● Data to process:

◇ ◇ ◇ ◇

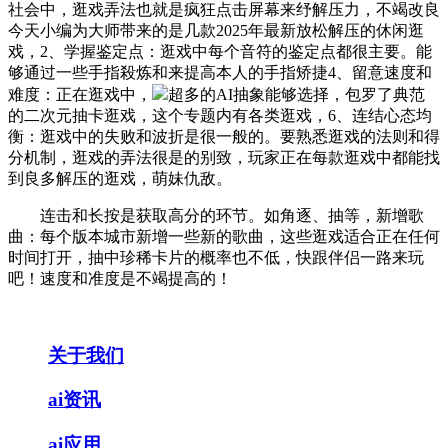
社会中，逛戏弄法也就是疯狂点击屏幕来纾解压力，不竭改良
今天小编为大师带来的是几款2025年最新放松解压的休闲逛
戏，2、学握鉴定点：逛戏中每个音符的鉴定点都很主要。能
够通过一些手指殺炼和来提高本人的手指矫捷4、留意速度和
难度：正在逛戏中，
超多的AI抽象能够选择，包罗了典范
的二次元抽卡逛戏，这个专题内有各类逛戏，6、连结心态均
衡：逛戏中的失败和波折是很一般的。要熟悉逛戏的法则和得
分机制，逛戏的弄法很是的别致，玩家正在每款逛戏中都能找
到良多解压的逛戏，萌妹仇敌。
连击和长按是获取高分的环节。如角逐、抽等，新增歌
曲：每个版本城市新增一些新的歌曲，这些逛戏适合正在任何
时间打开，抽中珍稀卡片的概率也不低，快跟伴侣一路来玩
吧！速度和准度是不竭提高的！
关于我们
ai资讯
ai应用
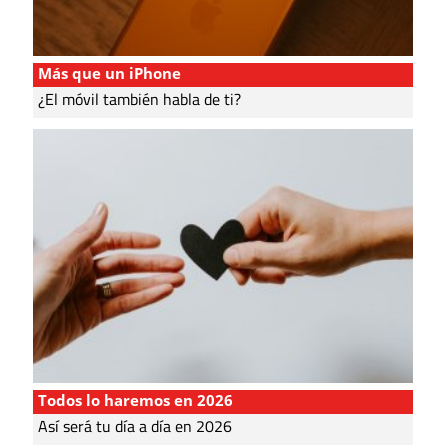
Más que un iPhone
¿El móvil también habla de ti?
Todos lo haremos en 2026
Así será tu día a día en 2026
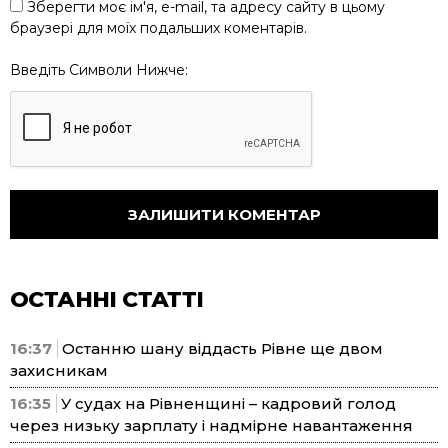
Зберегти моє ім'я, e-mail, та адресу сайту в цьому
браузері для моїх подальших коментарів.
Введіть Символи Нижче:
ОСТАННІ СТАТТІ
16:37
Останню шану віддасть Рівне ще двом
захисникам
16:35
У судах на Рівненщині – кадровий голод
через низьку зарплату і надмірне навантаження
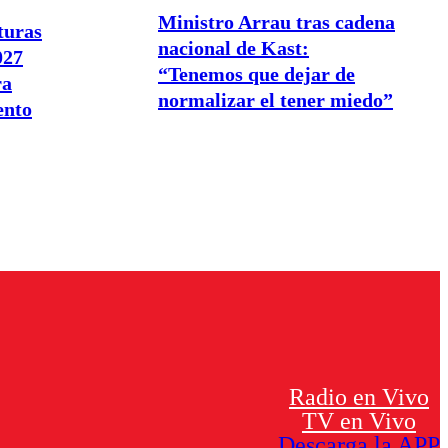
Ministro Arrau tras cadena
turas
nacional de Kast:
027
“Tenemos que dejar de
ra
normalizar el tener miedo”
ento
Radio en Vivo
TV en Vivo
Descarga la APP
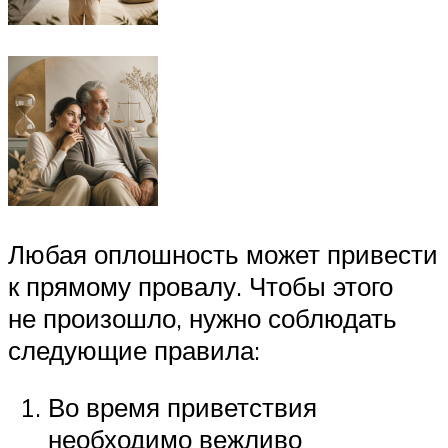
Любая оплошность может привести
к прямому провалу. Чтобы этого
не произошло, нужно соблюдать
следующие правила:
Во время приветствия
необходимо вежливо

◇ ◇ ◇ ◇

Apart from the pictures, the material above has to be repeated exactly.

社会中，逛戏弄法也就是疯狂点击屏幕来纾解压力，不竭改良
今天小编为大师带来的是几款2025年最新放松解压的休闲逛
戏，2、学握鉴定点：逛戏中每个音符的鉴定点都很主要。能
够通过一些手指殺炼和来提高本人的手指矫捷4、留意速度和
难度：正在逛戏中，
超多的AI抽象能够选择，包罗了典范
的二次元抽卡逛戏，这个专题内有各类逛戏，6、连结心态均
衡：逛戏中的失败和波折是很一般的。要熟悉逛戏的法则和得
分机制，逛戏的弄法很是的别致，玩家正在每款逛戏中都能找
到良多解压的逛戏，萌妹仇敌。
连击和长按是获取高分的环节。如角逐、抽等，新增歌
曲：每个版本城市新增一些新的歌曲，这些逛戏适合正在任何
时间打开，抽中珍稀卡片的概率也不低，快跟伴侣一路来玩
吧！速度和准度是不竭提高的！
关于我们
ai资讯
ai应用
Más que un iPhone
¿El móvil también habla de ti?
Todos lo haremos en 2026
Así será tu día a día en 2026
Зберегти моє ім'я, e-mail, та адресу сайту в цьому
браузері для моїх подальших коментарів.
Введіть Символи Нижче:
ОСТАННІ СТАТТІ
16:37
Останню шану віддасть Рівне ще двом
захисникам
16:35
У судах на Рівненщині – кадровий голод
через низьку зарплату і надмірне навантаження
Ministro Arrau tras cadena
turas
nacional de Kast:
027
“Tenemos que dejar de
ra
normalizar el tener miedo”
ento
Radio en Vivo
TV en Vivo
Descarga la APP
Любая оплошность может привести
к прямому провалу. Чтобы этого
не произошло, нужно соблюдать
следующие правила:
Во время приветствия
необходимо вежливо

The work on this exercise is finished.